ROMA Futuro del governo e atteggiamento del partito nella battaglia sulla decadenza di Berlusconi, appaiono i temi centrali del day after alla decisione del Cavaliere di azzerare il Pdl e andare a una nuova Forza Italia le cui redini siano esclusivamente in mano sua. In vista del decisivo Consiglio nazionale dell’8 dicembre, lealisti e governativi si fronteggiano da posizioni difficilmente conciliabili. I primi con un coro di dichiarazioni pro-Silvio, nelle quali non manca mai il richiamo alla necessità di opporsi alla sua estromissione dal Parlamento. I secondi mettono al centro dei futuri equilibri le sorti del governo. Lo fa in particolare Gaetano Quagliariello che, sottolineata la «distanza nel metodo e nella linea politica» messa in luce dall’assenza di Alfano al vertice di venerdì, afferma che tra i due schieramenti del Pdl «il nodo di fondo è uno, ed è quello del governo. Alcuni - osserva il ministro delle Riforme - pensano che debba andare avanti, perché una crisi sarebbe devastante. Altri, invece, pensano che questo governo non stia facendo i bisogni del Paese».E qui Quagliariello introduce l’elemento più lacerante nei confronti dei lealisti, rilevando che nel documento votato all’unanimità dall’Ufficio di presidenza c’è «una contraddizione», perché «da un lato si dice che il governo deve andare avanti e dall’altro si dice che la giustizia può diventare dirimente» in caso di voto per la decadenza di Berlusconi.
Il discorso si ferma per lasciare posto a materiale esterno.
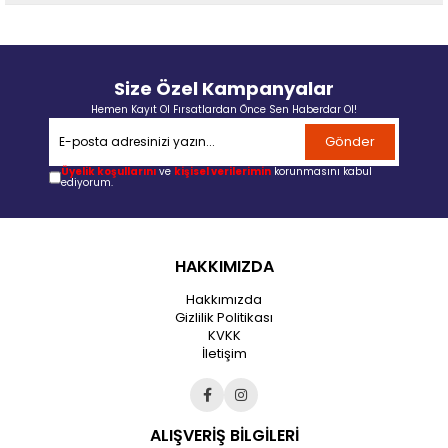
Size Özel Kampanyalar
Hemen Kayıt Ol Fırsatlardan Önce Sen Haberdar Ol!
Gönder
Üyelik koşullarını
ve
kişisel verilerimin
korunmasını kabul
ediyorum.
HAKKIMIZDA
Hakkımızda
Gizlilik Politikası
KVKK
İletişim
ALIŞVERİŞ BİLGİLERİ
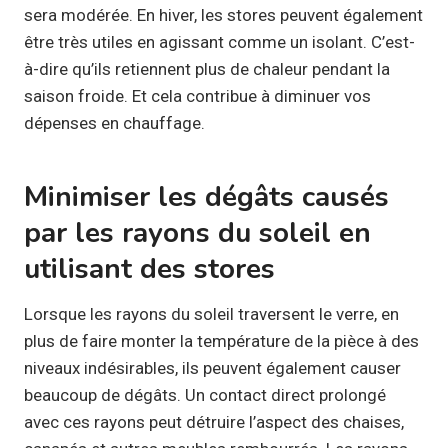
sera modérée. En hiver, les stores peuvent également
être très utiles en agissant comme un isolant. C’est-
à-dire qu’ils retiennent plus de chaleur pendant la
saison froide. Et cela contribue à diminuer vos
dépenses en chauffage.
Minimiser les dégâts causés
par les rayons du soleil en
utilisant des stores
Lorsque les rayons du soleil traversent le verre, en
plus de faire monter la température de la pièce à des
niveaux indésirables, ils peuvent également causer
beaucoup de dégâts. Un contact direct prolongé
avec ces rayons peut détruire l’aspect des chaises,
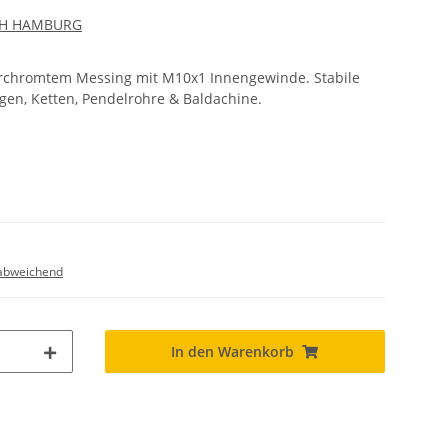
CH HAMBURG
rchromtem Messing mit M10x1 Innengewinde. Stabile
en, Ketten, Pendelrohre & Baldachine.
abweichend
In den Warenkorb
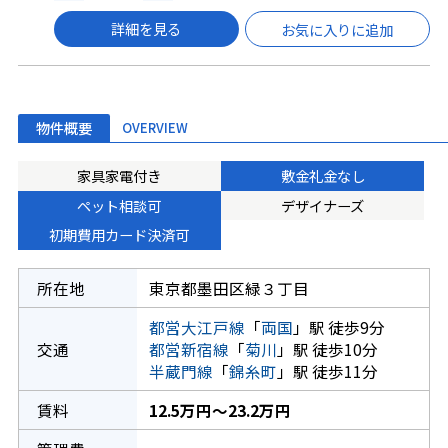
詳細を見る
お気に入りに追加
物件概要
OVERVIEW
家具家電付き
敷金礼金なし
ペット相談可
デザイナーズ
初期費用カード決済可
所在地
東京都墨田区緑３丁目
都営大江戸線
「
両国
」駅 徒歩9分
交通
都営新宿線
「
菊川
」駅 徒歩10分
半蔵門線
「
錦糸町
」駅 徒歩11分
賃料
12.5万円～23.2万円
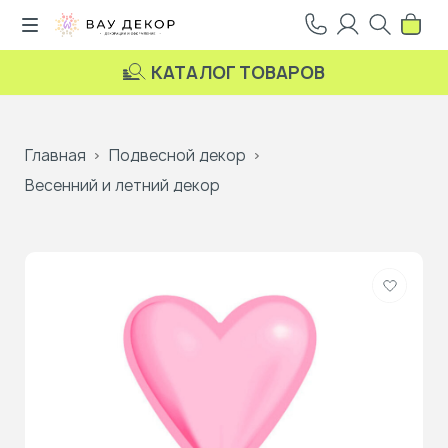
КАТАЛОГ ТОВАРОВ
Главная
Подвесной декор
Весенний и летний декор
Добави
в
избранн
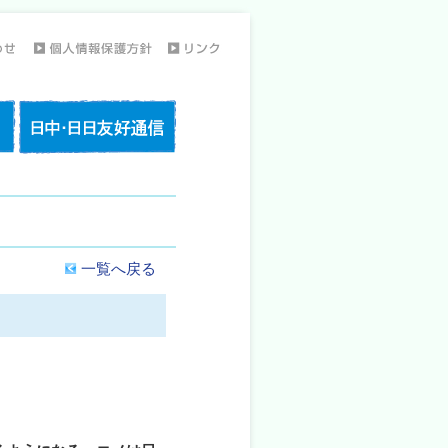
一覧へ戻る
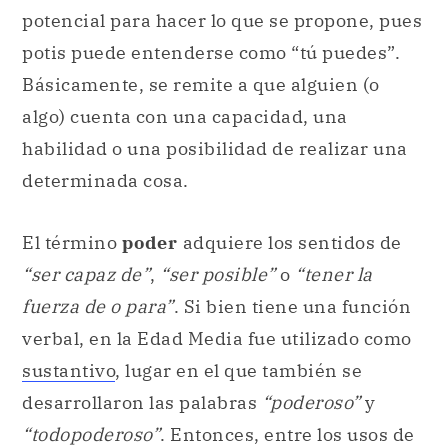
potencial para hacer lo que se propone, pues
potis puede entenderse como “tú puedes”.
Básicamente, se remite a que alguien (o
algo) cuenta con una capacidad, una
habilidad o una posibilidad de realizar una
determinada cosa.
El término
poder
adquiere los sentidos de
“ser capaz de”
,
“ser posible”
o
“tener la
fuerza de o para”
. Si bien tiene una función
verbal, en la Edad Media fue utilizado como
sustantivo
, lugar en el que también se
desarrollaron las palabras
“poderoso”
y
“todopoderoso”
. Entonces, entre los usos de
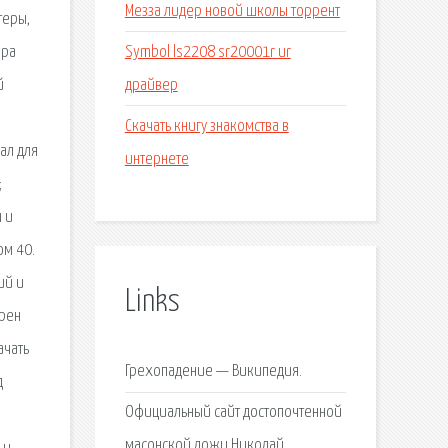
Мезза лидер новой школы торрент
теры,
Symbol ls2208 sr20001r ur
ера
драйвер
й
Скачать книгу знакомства в
ал для
интернете
;
 и
ий и
Links
ррен
ачать
Грехопадение — Википедия.
д
Официальный сайт достопочтенной
масонской ложи Николай.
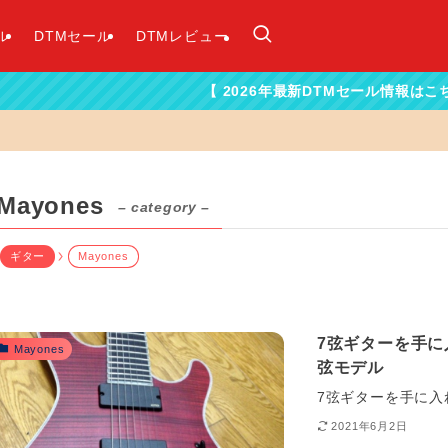
ル
DTMセール
DTMレビュー
【 2026年最新DTMセール情報はこちらから！】
Mayones
– category –
ギター
Mayones
7弦ギターを手に入
Mayones
弦モデル
7弦ギターを手に入れ
2021年6月2日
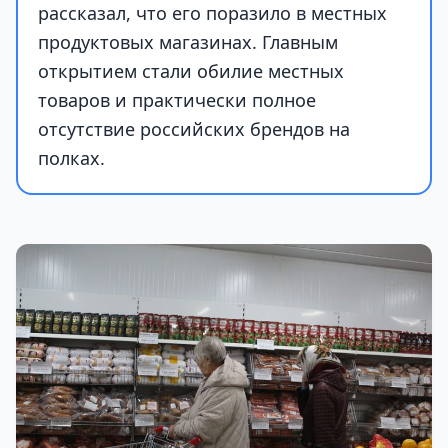
рассказал, что его поразило в местных
продуктовых магазинах. Главным
открытием стали обилие местных
товаров и практически полное
отсутствие российских брендов на
полках.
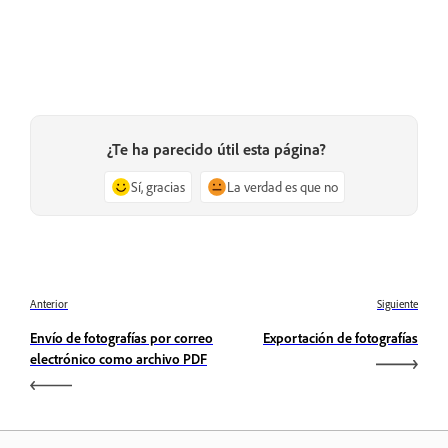
¿Te ha parecido útil esta página?
Sí, gracias
La verdad es que no
Anterior
Siguiente
Envío de fotografías por correo
Exportación de fotografías
electrónico como archivo PDF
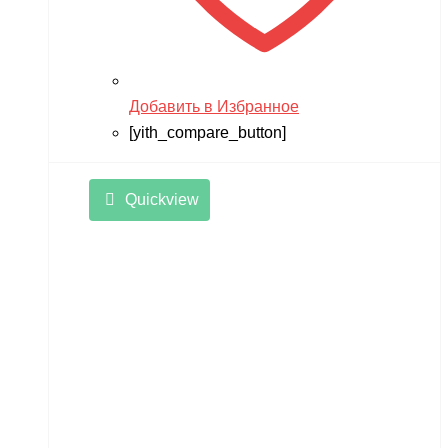
Добавить в Избранное
[yith_compare_button]
Quickview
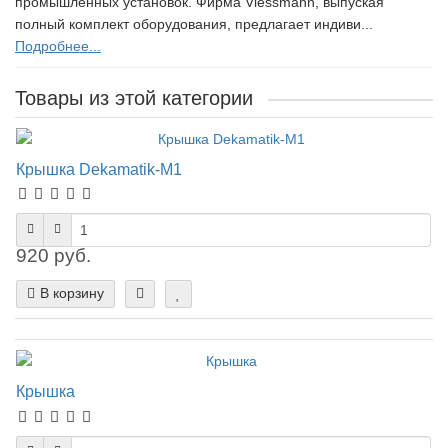
промышленных установок. Фирма Viessmann, выпуская
полный комплект оборудования, предлагает индиви...
Подробнее...
Товары из этой категории
Крышка Dekamatik-M1
920 руб.
В корзину
Крышка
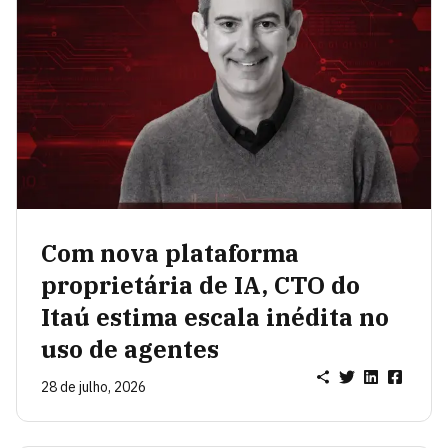
Com nova plataforma
proprietária de IA, CTO do
Itaú estima escala inédita no
uso de agentes
28 de julho, 2026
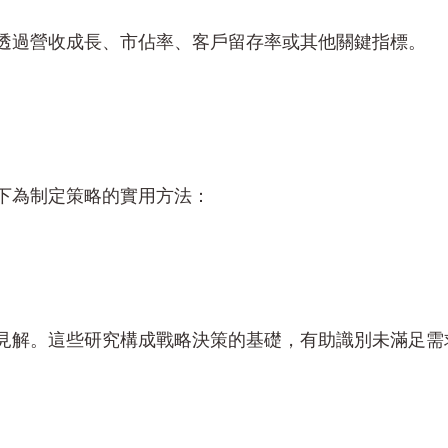
透過營收成長、市佔率、客戶留存率或其他關鍵指標。
下為制定策略的實用方法：
見解。這些研究構成戰略決策的基礎，有助識別未滿足需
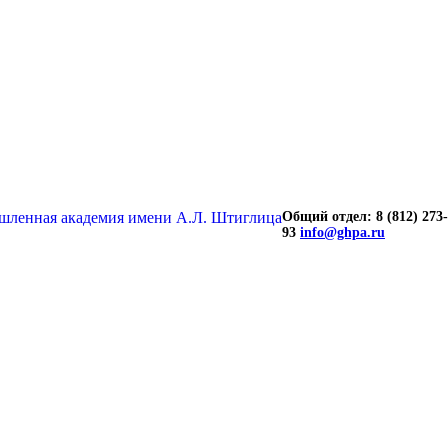
Общий отдел: 8 (812) 273-
93
info@ghpa.ru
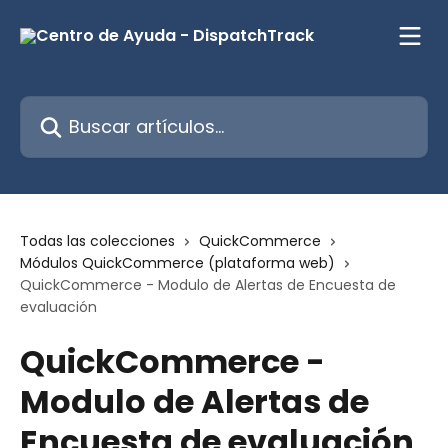
Ir al contenido principal
Buscar artículos...
Todas las colecciones
QuickCommerce
Módulos QuickCommerce (plataforma web)
QuickCommerce - Modulo de Alertas de Encuesta de
evaluación
QuickCommerce -
Modulo de Alertas de
Encuesta de evaluación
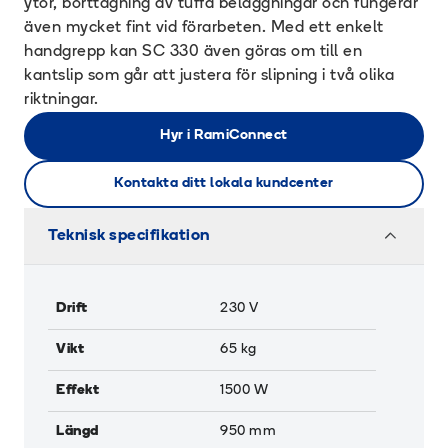
ytor, borttagning av tuffa beläggningar och fungerar
även mycket fint vid förarbeten. Med ett enkelt
handgrepp kan SC 330 även göras om till en
kantslip som går att justera för slipning i två olika
riktningar.
Hyr i RamiConnect
Kontakta ditt lokala kundcenter
Teknisk specifikation
Drift
230 V
Vikt
65
kg
Effekt
1500
W
Längd
950
mm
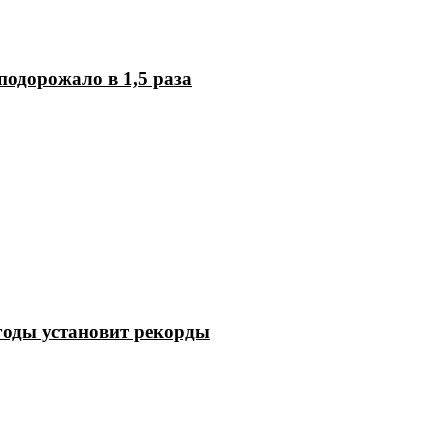
подорожало в 1,5 раза
годы установит рекорды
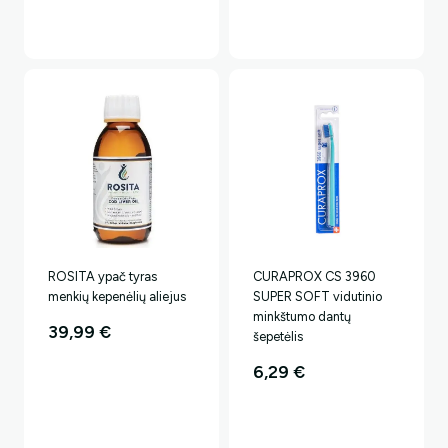
ROSITA ypač tyras
CURAPROX CS 3960
menkių kepenėlių aliejus
SUPER SOFT vidutinio
minkštumo dantų
39,99
€
šepetėlis
6,29
€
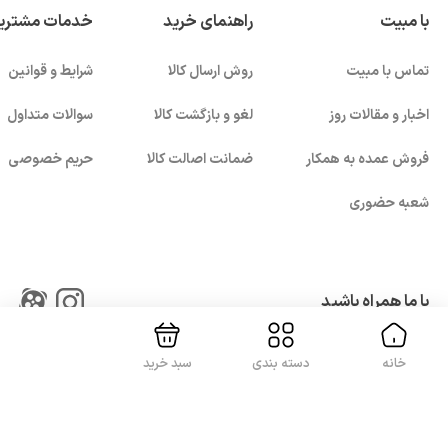
با مبیت
راهنمای خرید
خدمات مشتری
تماس با مبیت
روش ارسال کالا
شرایط و قوانین
اخبار و مقالات روز
لغو و بازگشت کالا
سوالات متداول
فروش عمده به همکار
ضمانت اصالت کالا
حریم خصوصی
شعبه حضوری
بستن!
با ما همراه باشید
خانه
دسته بندی
سبد خرید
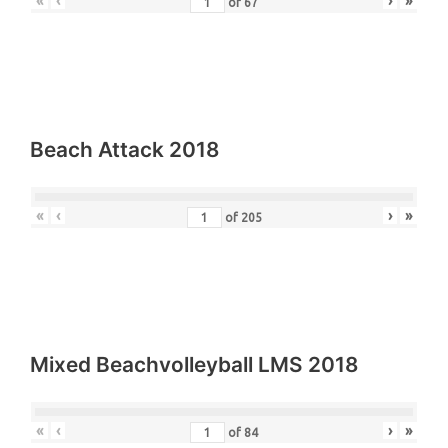
«
‹
›
»
of
67
Beach Attack 2018
«
‹
›
»
of
205
Mixed Beachvolleyball LMS 2018
«
‹
›
»
of
84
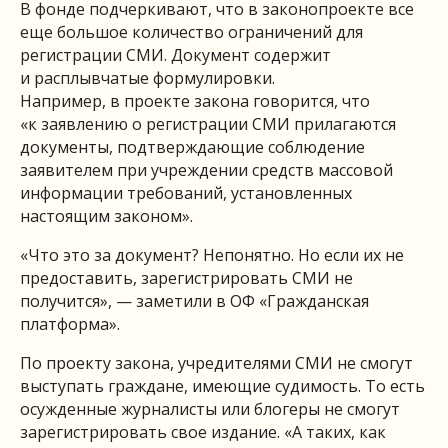
В фонде подчеркивают, что в законопроекте все
еще большое количество ограничений для
регистрации СМИ. Документ содержит
и расплывчатые формулировки.
Например, в проекте закона говорится, что
«к заявлению о регистрации СМИ прилагаются
документы, подтверждающие соблюдение
заявителем при учреждении средств массовой
информации требований, установленных
настоящим законом».
«Что это за документ? Непонятно. Но если их не
предоставить, зарегистрировать СМИ не
получится», — заметили в ОФ «Гражданская
платформа».
По проекту закона, учредителями СМИ не смогут
выступать граждане, имеющие судимость. То есть
осужденные журналисты или блогеры не смогут
зарегистрировать свое издание. «А таких, как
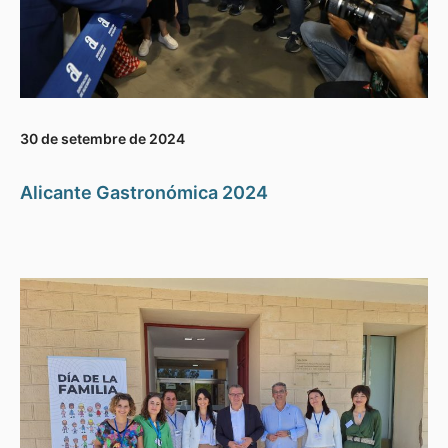
30 de setembre de 2024
Alicante Gastronómica 2024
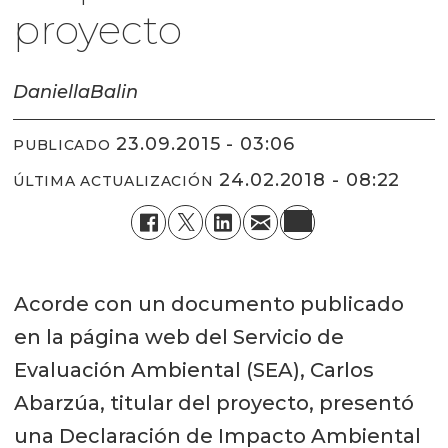
proyecto
Daniella
Balin
23.09.2015 - 03:06
PUBLICADO
24.02.2018 - 08:22
ÚLTIMA ACTUALIZACIÓN
Acorde con un documento publicado
en la página web del Servicio de
Evaluación Ambiental (SEA), Carlos
Abarzúa, titular del proyecto, presentó
una Declaración de Impacto Ambiental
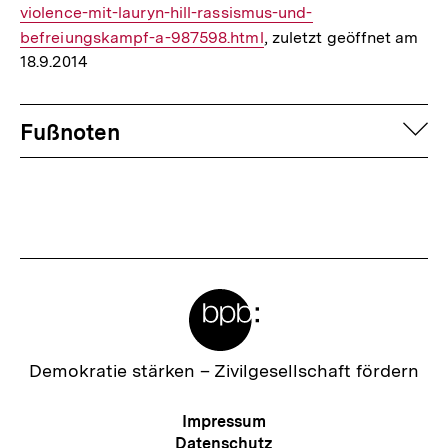
violence-mit-lauryn-hill-rassismus-und-
Link:
befreiungskampf-a-987598.html
, zuletzt geöffnet am
18.9.2014
Fussnoten
auf
Fußnoten
Meta-
Links
Zur
Demokratie stärken –
Zivilgesellschaft fördern
Startseite
der
Meta-
Impressum
bpb
Navigation
Datenschutz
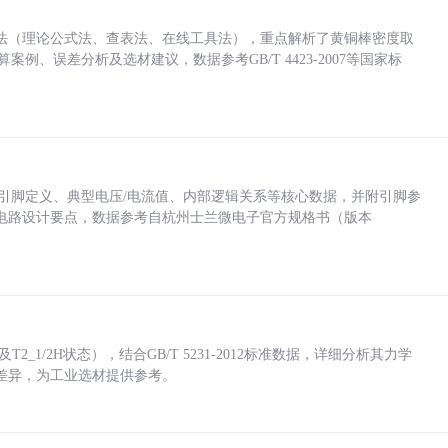
法（理论公式法、查表法、在线工具法），重点解析了黄铜棒密度取
计算案例、误差分析及选材建议，数据参考GB/T 4423-2007等国家标
括各引脚定义、典型电压/电流值、内部逻辑关系等核心数据，并附引脚参
电路设计要点，数据参考自杭州士兰微电子官方规格书（版本
_1/2H状态），结合GB/T 5231-2012标准数据，详细分析其力学
差异，为工业选材提供参考。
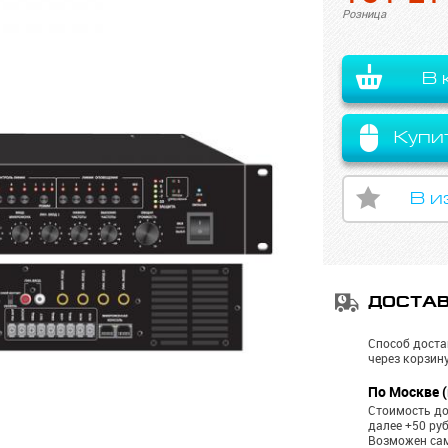
Розница
В 
Купи
В и
ДОСТА
Способ доста
через корзину
По Москве (
Стоимость до
далее +50 ру
Возможен са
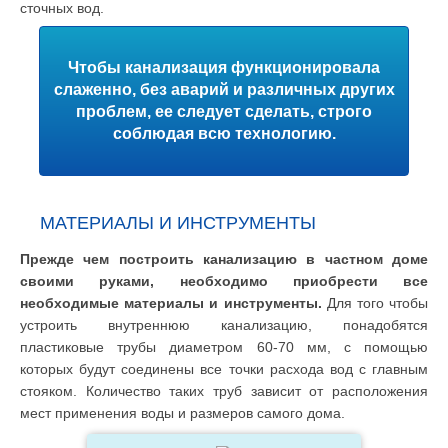
сточных вод.
Чтобы канализация функционировала
слаженно, без аварий и различных других
проблем, ее следует сделать, строго
соблюдая всю технологию.
МАТЕРИАЛЫ И ИНСТРУМЕНТЫ
Прежде чем построить канализацию в частном доме
своими руками, необходимо приобрести все
необходимые материалы и инструменты.
Для того чтобы
устроить внутреннюю канализацию, понадобятся
пластиковые трубы диаметром 60-70 мм, с помощью
которых будут соединены все точки расхода вод с главным
стояком. Количество таких труб зависит от расположения
мест применения воды и размеров самого дома.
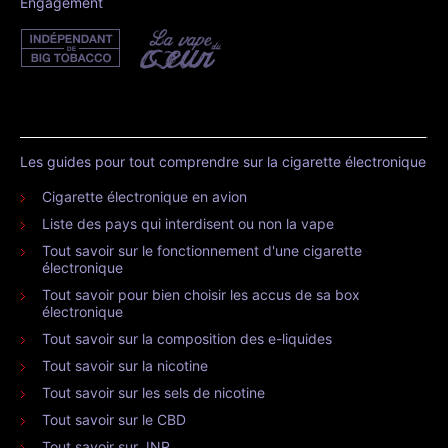
Engagement
Les guides pour tout comprendre sur la cigarette électronique
Cigarette électronique en avion
Liste des pays qui interdisent ou non la vape
Tout savoir sur le fonctionnement d'une cigarette
électronique
Tout savoir pour bien choisir les accus de sa box
électronique
Tout savoir sur la composition des e-liquides
Tout savoir sur la nicotine
Tout savoir sur les sels de nicotine
Tout savoir sur le CBD
Tout savoir sur JNR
Per il ministro, invece, il Cavaliere «va sì difeso, ma la battaglia per la giustizia e la stessa difesa di Berlusconi non può essere scaricata sul Paese». Ne risulterebbe, secondo Quagliariello, «uno scenario molto grave per il Paese, per il centrodestra e lo stesso Berlusconi».
DADO TRATTO
Più o meno gli stessi argomenti usano gli altri «ammutinati» del Pdl - così li chiama Alessandra Mussolini che parla di «dado ormai tratto» da Berlusconi e di «processo irreversibile» verso la nuova FI - con Giovanardi e Cicchitto che si rifiutano di considerare sciolto il Pdl, rinviando la decisione al Consiglio nazionale dove, dice l’ex capogruppo azzuro, «non è certo ci sia la maggioranza sufficiente».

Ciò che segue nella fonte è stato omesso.